(Work required) From the first line to the last, print the material exactly, skipping the pictures.

%%

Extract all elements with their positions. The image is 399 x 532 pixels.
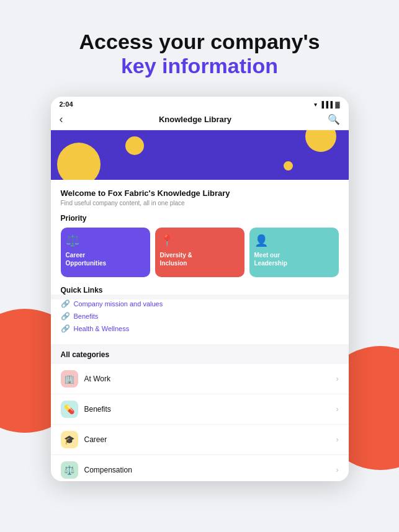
- compensation-icon-wrap: ⚖️: [61, 461, 78, 479]
- status-time: 2:04: [60, 100, 73, 108]
- hero-line1: Access your company's: [25, 30, 374, 54]
- signal-icon: ▐▐▐: [320, 101, 333, 108]
- category-career-left: 🎓 Career: [61, 431, 107, 448]
- all-categories-label: All categories: [51, 350, 349, 364]
- quick-link-mission-text: Company mission and values: [74, 300, 163, 308]
- phone-wrapper: 2:04 ▾ ▐▐▐ ▓ ‹ Knowledge Library 🔍: [0, 97, 399, 481]
- content-body: Welcome to Fox Fabric's Knowledge Librar…: [51, 180, 349, 295]
- categories-section: All categories 🏢 At Work › 💊 Benefits ›: [51, 344, 349, 481]
- external-link-icon-2: 🔗: [61, 312, 70, 321]
- at-work-icon-wrap: 🏢: [61, 370, 78, 388]
- hero-section: Access your company's key information: [0, 0, 399, 91]
- quick-link-benefits[interactable]: 🔗 Benefits: [61, 312, 339, 321]
- leadership-icon: 👤: [254, 234, 268, 247]
- at-work-name: At Work: [84, 375, 110, 383]
- category-career[interactable]: 🎓 Career ›: [51, 425, 349, 455]
- quick-links-section: 🔗 Company mission and values 🔗 Benefits …: [51, 299, 349, 344]
- back-button[interactable]: ‹: [60, 113, 63, 126]
- priority-card-diversity[interactable]: 📍 Diversity &Inclusion: [155, 228, 244, 277]
- quick-link-wellness[interactable]: 🔗 Health & Wellness: [61, 324, 339, 333]
- nav-title: Knowledge Library: [159, 115, 231, 124]
- leadership-label: Meet ourLeadership: [254, 251, 287, 267]
- quick-link-benefits-text: Benefits: [74, 313, 99, 320]
- quick-links-label: Quick Links: [61, 286, 339, 295]
- banner-circle-small: [125, 136, 144, 155]
- career-icon-wrap: 🎓: [61, 431, 78, 448]
- benefits-icon-wrap: 💊: [61, 401, 78, 418]
- banner-circle-xs: [284, 161, 293, 171]
- phone-mockup: 2:04 ▾ ▐▐▐ ▓ ‹ Knowledge Library 🔍: [51, 97, 349, 481]
- battery-icon: ▓: [335, 101, 339, 108]
- compensation-chevron: ›: [336, 466, 339, 474]
- status-icons: ▾ ▐▐▐ ▓: [314, 101, 340, 108]
- external-link-icon: 🔗: [61, 299, 70, 308]
- priority-card-leadership[interactable]: 👤 Meet ourLeadership: [249, 228, 339, 277]
- welcome-sub: Find useful company content, all in one …: [61, 200, 339, 206]
- benefits-chevron: ›: [336, 405, 339, 414]
- wifi-icon: ▾: [314, 101, 317, 108]
- quick-link-wellness-text: Health & Wellness: [74, 325, 130, 332]
- priority-cards: ⚖️ CareerOpportunities 📍 Diversity &Incl…: [61, 228, 339, 277]
- search-icon[interactable]: 🔍: [328, 113, 340, 125]
- banner-circle-large: [57, 143, 101, 180]
- status-bar: 2:04 ▾ ▐▐▐ ▓: [51, 97, 349, 110]
- diversity-icon: 📍: [160, 234, 174, 247]
- nav-bar: ‹ Knowledge Library 🔍: [51, 110, 349, 130]
- compensation-name: Compensation: [84, 466, 132, 474]
- phone-content[interactable]: Welcome to Fox Fabric's Knowledge Librar…: [51, 130, 349, 481]
- hero-line2: key information: [25, 54, 374, 78]
- category-benefits[interactable]: 💊 Benefits ›: [51, 394, 349, 425]
- category-benefits-left: 💊 Benefits: [61, 401, 111, 418]
- quick-link-mission[interactable]: 🔗 Company mission and values: [61, 299, 339, 308]
- category-at-work[interactable]: 🏢 At Work ›: [51, 364, 349, 394]
- category-at-work-left: 🏢 At Work: [61, 370, 110, 388]
- diversity-label: Diversity &Inclusion: [160, 251, 192, 267]
- career-icon: ⚖️: [66, 234, 79, 247]
- category-compensation[interactable]: ⚖️ Compensation ›: [51, 455, 349, 481]
- benefits-name: Benefits: [84, 405, 111, 414]
- external-link-icon-3: 🔗: [61, 324, 70, 333]
- welcome-title: Welcome to Fox Fabric's Knowledge Librar…: [61, 188, 339, 198]
- priority-label: Priority: [61, 214, 339, 223]
- hero-banner: [51, 130, 349, 180]
- career-name: Career: [84, 435, 107, 444]
- category-compensation-left: ⚖️ Compensation: [61, 461, 132, 479]
- banner-circle-medium: [305, 130, 336, 152]
- at-work-chevron: ›: [336, 375, 339, 383]
- career-label: CareerOpportunities: [66, 251, 107, 267]
- priority-card-career[interactable]: ⚖️ CareerOpportunities: [61, 228, 150, 277]
- career-chevron: ›: [336, 435, 339, 444]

%%

(Answer space)
Extract all elements with their positions. The image is 399 x 532 pixels.
- compensation-icon-wrap: ⚖️: [61, 461, 78, 479]
- status-time: 2:04: [60, 100, 73, 108]
- hero-line1: Access your company's: [25, 30, 374, 54]
- signal-icon: ▐▐▐: [320, 101, 333, 108]
- category-career-left: 🎓 Career: [61, 431, 107, 448]
- all-categories-label: All categories: [51, 350, 349, 364]
- quick-link-mission-text: Company mission and values: [74, 300, 163, 308]
- phone-wrapper: 2:04 ▾ ▐▐▐ ▓ ‹ Knowledge Library 🔍: [0, 97, 399, 481]
- content-body: Welcome to Fox Fabric's Knowledge Librar…: [51, 180, 349, 295]
- categories-section: All categories 🏢 At Work › 💊 Benefits ›: [51, 344, 349, 481]
- external-link-icon-2: 🔗: [61, 312, 70, 321]
- at-work-icon-wrap: 🏢: [61, 370, 78, 388]
- hero-section: Access your company's key information: [0, 0, 399, 91]
- quick-link-benefits[interactable]: 🔗 Benefits: [61, 312, 339, 321]
- leadership-icon: 👤: [254, 234, 268, 247]
- at-work-name: At Work: [84, 375, 110, 383]
- category-career[interactable]: 🎓 Career ›: [51, 425, 349, 455]
- quick-links-section: 🔗 Company mission and values 🔗 Benefits …: [51, 299, 349, 344]
- back-button[interactable]: ‹: [60, 113, 63, 126]
- priority-card-diversity[interactable]: 📍 Diversity &Inclusion: [155, 228, 244, 277]
- quick-link-wellness[interactable]: 🔗 Health & Wellness: [61, 324, 339, 333]
- nav-title: Knowledge Library: [159, 115, 231, 124]
- leadership-label: Meet ourLeadership: [254, 251, 287, 267]
- quick-link-benefits-text: Benefits: [74, 313, 99, 320]
- quick-links-label: Quick Links: [61, 286, 339, 295]
- banner-circle-small: [125, 136, 144, 155]
- career-icon-wrap: 🎓: [61, 431, 78, 448]
- benefits-icon-wrap: 💊: [61, 401, 78, 418]
- banner-circle-xs: [284, 161, 293, 171]
- phone-mockup: 2:04 ▾ ▐▐▐ ▓ ‹ Knowledge Library 🔍: [51, 97, 349, 481]
- battery-icon: ▓: [335, 101, 339, 108]
- compensation-chevron: ›: [336, 466, 339, 474]
- status-icons: ▾ ▐▐▐ ▓: [314, 101, 340, 108]
- external-link-icon: 🔗: [61, 299, 70, 308]
- priority-card-leadership[interactable]: 👤 Meet ourLeadership: [249, 228, 339, 277]
- welcome-sub: Find useful company content, all in one …: [61, 200, 339, 206]
- benefits-chevron: ›: [336, 405, 339, 414]
- wifi-icon: ▾: [314, 101, 317, 108]
- quick-link-wellness-text: Health & Wellness: [74, 325, 130, 332]
- priority-cards: ⚖️ CareerOpportunities 📍 Diversity &Incl…: [61, 228, 339, 277]
- search-icon[interactable]: 🔍: [328, 113, 340, 125]
- banner-circle-large: [57, 143, 101, 180]
- status-bar: 2:04 ▾ ▐▐▐ ▓: [51, 97, 349, 110]
- diversity-icon: 📍: [160, 234, 174, 247]
- nav-bar: ‹ Knowledge Library 🔍: [51, 110, 349, 130]
- compensation-name: Compensation: [84, 466, 132, 474]
- phone-content[interactable]: Welcome to Fox Fabric's Knowledge Librar…: [51, 130, 349, 481]
- hero-line2: key information: [25, 54, 374, 78]
- category-benefits[interactable]: 💊 Benefits ›: [51, 394, 349, 425]
- category-benefits-left: 💊 Benefits: [61, 401, 111, 418]
- quick-link-mission[interactable]: 🔗 Company mission and values: [61, 299, 339, 308]
- category-at-work[interactable]: 🏢 At Work ›: [51, 364, 349, 394]
- category-at-work-left: 🏢 At Work: [61, 370, 110, 388]
- diversity-label: Diversity &Inclusion: [160, 251, 192, 267]
- career-icon: ⚖️: [66, 234, 79, 247]
- category-compensation[interactable]: ⚖️ Compensation ›: [51, 455, 349, 481]
- benefits-name: Benefits: [84, 405, 111, 414]
- external-link-icon-3: 🔗: [61, 324, 70, 333]
- welcome-title: Welcome to Fox Fabric's Knowledge Librar…: [61, 188, 339, 198]
- priority-label: Priority: [61, 214, 339, 223]
- hero-banner: [51, 130, 349, 180]
- career-name: Career: [84, 435, 107, 444]
- category-compensation-left: ⚖️ Compensation: [61, 461, 132, 479]
- banner-circle-medium: [305, 130, 336, 152]
- at-work-chevron: ›: [336, 375, 339, 383]
- career-label: CareerOpportunities: [66, 251, 107, 267]
- priority-card-career[interactable]: ⚖️ CareerOpportunities: [61, 228, 150, 277]
- career-chevron: ›: [336, 435, 339, 444]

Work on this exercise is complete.